Nous reprenons notre brève histoire de la critique d’art pour parler de l’un des plus importants chercheurs du passé: Bernard Berenson, né Bernhard Valvrojenski (Butremanz, 1865 - Florence, 1959). Originaire de Lituanie et ayant émigré aux États-Unis avec sa famille en 1874 en raison des persécutions religieuses à l’encontre des Juifs, Berenson a d’abord étudié à Boston, puis s’est inscrit à l’université Harvard, où il a étudié la littérature. C’est au cours de ses études que Berenson s’intéresse à l’art: il commence à fréquenter le Museum of Fine Arts de Boston, en étudiant notamment les artistes italiens, ce qu’il pourra approfondir lors d’un voyage en Europe en 1887, après l’obtention de son diplôme. C’est lors de son séjour en Europe qu’il décide de se consacrer entièrement à l’histoire de l’art.
Bernard Berenson |
Sa connaissance des études de Giovanni Morelli fut déterminante et exerça une influence importante sur le jeune Berenson. Il se procure donc un exemplaire de Kunstkritische Studien über Italienische Malerei (“Études de critique d’art sur la peinture italienne”, l’ouvrage principal de Morelli) et envisage d’en faire la critique. Le jeune Lituanien-Américain rédige alors un essai d’une vingtaine de pages, qui ne sera jamais publié, mais qui sera retrouvé plus tard parmi ses papiers. C’est dans cet ouvrage que Berenson exprime pour la première fois son admiration pour Morelli: selon lui, les “services rendus par Morelli à la science des images” “sont plus importants que ceux rendus par Winckelmann à la sculpture ancienne ou que ceux rendus par Darwin à la biologie”. Berenson fait également la connaissance de Morelli en personne, par l’intermédiaire d’un autre historien de l’art, le Français Jean-Paul Richter (et dans la même période, c’est-à-dire entre 1889 et 1890, Berenson fait également la connaissance de Giovanni Battista Cavalcaselle): au moins sur le plan humain, les considérations de Berenson sont toutefois d’une autre teneur. En effet, en 1891, il écrit à Mary Whitall Smith, sa condisciple (et future épouse), alors mariée au magistrat Benjamin Costelloe: “Je ne peux pas parler à Morelli, parce qu’il s’attend à être traité comme un maître”. La voie est pourtant tracée et Berenson commence très tôt à développer ses talents de connaisseur.

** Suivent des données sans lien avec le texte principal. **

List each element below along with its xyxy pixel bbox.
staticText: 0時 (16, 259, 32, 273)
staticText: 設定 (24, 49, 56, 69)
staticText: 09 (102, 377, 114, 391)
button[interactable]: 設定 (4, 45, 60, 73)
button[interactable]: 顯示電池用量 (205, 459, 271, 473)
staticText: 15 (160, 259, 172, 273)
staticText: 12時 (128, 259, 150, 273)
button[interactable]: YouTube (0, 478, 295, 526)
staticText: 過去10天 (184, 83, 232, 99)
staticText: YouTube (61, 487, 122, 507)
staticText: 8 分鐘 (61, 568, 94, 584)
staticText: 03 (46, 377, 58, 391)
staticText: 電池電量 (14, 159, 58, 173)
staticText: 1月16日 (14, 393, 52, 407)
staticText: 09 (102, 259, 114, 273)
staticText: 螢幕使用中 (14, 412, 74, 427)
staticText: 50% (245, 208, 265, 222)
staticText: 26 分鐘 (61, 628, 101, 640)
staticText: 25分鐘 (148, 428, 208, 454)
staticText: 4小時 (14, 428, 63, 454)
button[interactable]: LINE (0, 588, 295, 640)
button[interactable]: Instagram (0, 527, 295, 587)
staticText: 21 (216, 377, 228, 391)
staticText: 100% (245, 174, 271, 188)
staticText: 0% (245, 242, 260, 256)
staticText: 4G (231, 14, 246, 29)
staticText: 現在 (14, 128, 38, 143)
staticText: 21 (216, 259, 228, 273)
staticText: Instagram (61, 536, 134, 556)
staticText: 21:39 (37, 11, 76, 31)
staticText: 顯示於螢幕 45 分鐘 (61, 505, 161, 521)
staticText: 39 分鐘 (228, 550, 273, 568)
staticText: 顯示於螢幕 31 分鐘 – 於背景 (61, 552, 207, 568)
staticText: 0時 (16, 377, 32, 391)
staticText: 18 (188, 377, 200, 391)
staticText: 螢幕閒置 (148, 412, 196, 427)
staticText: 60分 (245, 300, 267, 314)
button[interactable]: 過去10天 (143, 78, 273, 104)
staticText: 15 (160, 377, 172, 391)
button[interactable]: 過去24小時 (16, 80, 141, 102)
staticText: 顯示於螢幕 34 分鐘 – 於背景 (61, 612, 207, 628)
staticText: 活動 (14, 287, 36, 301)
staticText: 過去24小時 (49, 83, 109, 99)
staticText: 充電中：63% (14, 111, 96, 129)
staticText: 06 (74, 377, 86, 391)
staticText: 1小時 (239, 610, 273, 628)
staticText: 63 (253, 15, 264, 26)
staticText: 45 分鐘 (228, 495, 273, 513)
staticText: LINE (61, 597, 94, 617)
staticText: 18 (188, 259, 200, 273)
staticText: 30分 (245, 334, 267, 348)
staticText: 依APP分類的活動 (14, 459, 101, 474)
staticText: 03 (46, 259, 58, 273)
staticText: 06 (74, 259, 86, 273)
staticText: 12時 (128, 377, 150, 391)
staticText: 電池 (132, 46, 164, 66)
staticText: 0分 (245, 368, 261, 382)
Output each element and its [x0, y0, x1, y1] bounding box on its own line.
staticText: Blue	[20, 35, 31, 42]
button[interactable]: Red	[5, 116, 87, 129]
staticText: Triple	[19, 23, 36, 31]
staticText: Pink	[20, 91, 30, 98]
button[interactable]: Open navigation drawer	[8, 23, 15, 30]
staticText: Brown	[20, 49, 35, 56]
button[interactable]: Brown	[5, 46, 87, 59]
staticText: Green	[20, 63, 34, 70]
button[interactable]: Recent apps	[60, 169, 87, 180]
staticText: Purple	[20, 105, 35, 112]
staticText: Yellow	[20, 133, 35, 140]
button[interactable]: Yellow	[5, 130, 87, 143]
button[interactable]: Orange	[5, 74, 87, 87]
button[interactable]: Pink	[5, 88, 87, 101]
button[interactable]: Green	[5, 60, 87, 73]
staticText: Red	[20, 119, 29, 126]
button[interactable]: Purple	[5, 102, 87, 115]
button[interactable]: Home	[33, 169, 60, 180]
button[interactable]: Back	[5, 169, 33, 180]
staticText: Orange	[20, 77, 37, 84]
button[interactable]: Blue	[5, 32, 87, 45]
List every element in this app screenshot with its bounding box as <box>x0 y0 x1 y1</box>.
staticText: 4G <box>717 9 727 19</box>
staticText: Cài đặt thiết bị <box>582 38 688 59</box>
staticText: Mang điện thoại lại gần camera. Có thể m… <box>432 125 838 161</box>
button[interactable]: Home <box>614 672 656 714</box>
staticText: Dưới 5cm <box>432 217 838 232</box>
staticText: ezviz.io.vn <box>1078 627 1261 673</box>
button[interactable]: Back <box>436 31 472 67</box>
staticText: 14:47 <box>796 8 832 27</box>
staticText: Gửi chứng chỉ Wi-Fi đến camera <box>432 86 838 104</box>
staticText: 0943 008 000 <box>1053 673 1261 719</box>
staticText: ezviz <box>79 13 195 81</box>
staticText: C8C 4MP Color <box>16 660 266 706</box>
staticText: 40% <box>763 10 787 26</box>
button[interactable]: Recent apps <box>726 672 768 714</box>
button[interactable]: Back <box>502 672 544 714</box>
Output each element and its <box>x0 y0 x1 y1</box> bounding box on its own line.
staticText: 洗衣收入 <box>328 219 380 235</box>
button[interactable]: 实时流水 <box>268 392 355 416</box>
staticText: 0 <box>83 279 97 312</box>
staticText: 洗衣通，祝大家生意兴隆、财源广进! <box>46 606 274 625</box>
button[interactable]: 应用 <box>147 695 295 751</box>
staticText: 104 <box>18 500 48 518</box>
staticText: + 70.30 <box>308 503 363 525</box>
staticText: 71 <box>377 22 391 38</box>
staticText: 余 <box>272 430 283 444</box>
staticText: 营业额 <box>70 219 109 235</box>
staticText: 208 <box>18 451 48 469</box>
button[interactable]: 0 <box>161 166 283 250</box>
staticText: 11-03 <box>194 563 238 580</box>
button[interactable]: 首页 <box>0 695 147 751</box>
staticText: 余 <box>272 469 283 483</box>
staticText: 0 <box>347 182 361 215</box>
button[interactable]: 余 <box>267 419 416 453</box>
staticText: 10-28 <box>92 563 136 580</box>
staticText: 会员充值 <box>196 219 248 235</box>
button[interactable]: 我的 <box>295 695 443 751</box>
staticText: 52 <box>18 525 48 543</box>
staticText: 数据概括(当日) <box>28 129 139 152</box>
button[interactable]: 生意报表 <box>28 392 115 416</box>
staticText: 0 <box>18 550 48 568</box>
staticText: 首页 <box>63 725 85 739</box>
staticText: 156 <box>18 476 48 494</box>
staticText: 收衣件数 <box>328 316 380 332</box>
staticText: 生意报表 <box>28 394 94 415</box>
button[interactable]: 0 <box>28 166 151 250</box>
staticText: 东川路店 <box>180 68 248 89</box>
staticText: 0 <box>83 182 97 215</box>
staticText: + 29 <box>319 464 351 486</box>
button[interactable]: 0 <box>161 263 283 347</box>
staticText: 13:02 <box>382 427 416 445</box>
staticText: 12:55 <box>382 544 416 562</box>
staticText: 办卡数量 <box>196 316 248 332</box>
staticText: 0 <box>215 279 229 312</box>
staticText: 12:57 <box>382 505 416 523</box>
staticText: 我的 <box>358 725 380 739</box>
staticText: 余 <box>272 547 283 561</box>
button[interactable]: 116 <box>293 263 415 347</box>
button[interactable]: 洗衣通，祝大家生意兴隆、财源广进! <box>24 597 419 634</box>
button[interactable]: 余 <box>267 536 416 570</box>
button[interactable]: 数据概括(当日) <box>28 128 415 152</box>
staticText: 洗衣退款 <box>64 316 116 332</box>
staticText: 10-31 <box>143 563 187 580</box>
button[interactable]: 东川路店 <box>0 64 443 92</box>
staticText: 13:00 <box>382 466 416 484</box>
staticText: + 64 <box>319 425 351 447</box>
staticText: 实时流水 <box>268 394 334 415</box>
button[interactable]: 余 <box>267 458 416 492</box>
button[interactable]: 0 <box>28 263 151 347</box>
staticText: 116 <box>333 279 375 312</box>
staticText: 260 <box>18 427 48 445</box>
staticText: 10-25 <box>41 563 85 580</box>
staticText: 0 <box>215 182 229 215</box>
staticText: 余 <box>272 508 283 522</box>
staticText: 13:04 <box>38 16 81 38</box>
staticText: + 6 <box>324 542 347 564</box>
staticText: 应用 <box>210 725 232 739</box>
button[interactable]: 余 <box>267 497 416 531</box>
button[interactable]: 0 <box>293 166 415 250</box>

Francesco Morandini dit Poppi, Vierge à l’enfant (1561 ; huile sur panneau, 126 x 102,9 cm ; Boston, Museum of Fine Arts) |
Mais quelle est la méthode que Berenson, à la suite des études de Morelli, a commencé à développer? Le savant, comme prévu, part de Morelli lui-même et cherche à étudier les œuvres de Lorenzo Lotto, le premier artiste auquel Berenson se consacre entièrement, en utilisant la méthode de ce dernier. Il commence donc à examiner, œuvre par œuvre, la production de l’artiste vénitien, afin de trouver des liens et des similitudes, même dans les détails les plus infimes et apparemment les plus insignifiants, qui lui permettraient de reconstituer la formation, les influences reçues et les relations entre Lotto et d’autres artistes. C’est ainsi qu’il a pu affirmer, contrairement à l’opinion de Morelli, que Lotto avait été l’élève d’Alvise Vivarini (Morelli, lui, pensait qu’il avait été le disciple de Giovanni Bellini: bien que les informations sur Lorenzo Lotto soient très rares et qu’il ne soit pas possible d’arriver à des certitudes, le point de vue de Berenson a tendance à être privilégié aujourd’hui). Cependant, la méthode de Morelli n’est pas jugée suffisante: Berenson entreprend donc de l’affiner, de l’améliorer et de l’étendre, et les résultats de ses recherches sont publiés dans un essai intitulé Les rudiments du connoisseurship, paru en 1902 mais dont la composition remonte à 1894. La principale limite de la méthode de Morelli, celle des “sigla motifs”, est qu’elle conduit le connaisseur à s’attarder trop sur les détails, laissant de côté les aspects généraux de l’œuvre, ses caractéristiques essentielles. Berenson s’en est rendu compte et, bien qu’il n’ait jamais mentionné Morelli dans son essai, il a en fait proposé une mise à jour de la méthode morellienne. Les traits morphologiques des éléments de l’oeuvre, ceux que Morelli avait déjà identifiés comme des traits distinctifs de la main de l’artiste, devaient pour Berenson être séparés “du sentiment de l’artiste, de son esprit”. Et pour comprendre le “sentiment” de l’artiste, l’historien de l’art ne peut que faire appel, selon Berenson, au"sens de la qualité“, qui devient le critère le plus élevé pour évaluer l’œuvre d’un artiste ou, selon les termes de Berenson, ”l’outil le plus essentiel pour ceux qui veulent être connaisseurs“, ainsi que ”le point de référence pour toutes les preuves documentaires et historiques collectées et pour tous les tests morphologiques possibles effectués sur une œuvre d’art".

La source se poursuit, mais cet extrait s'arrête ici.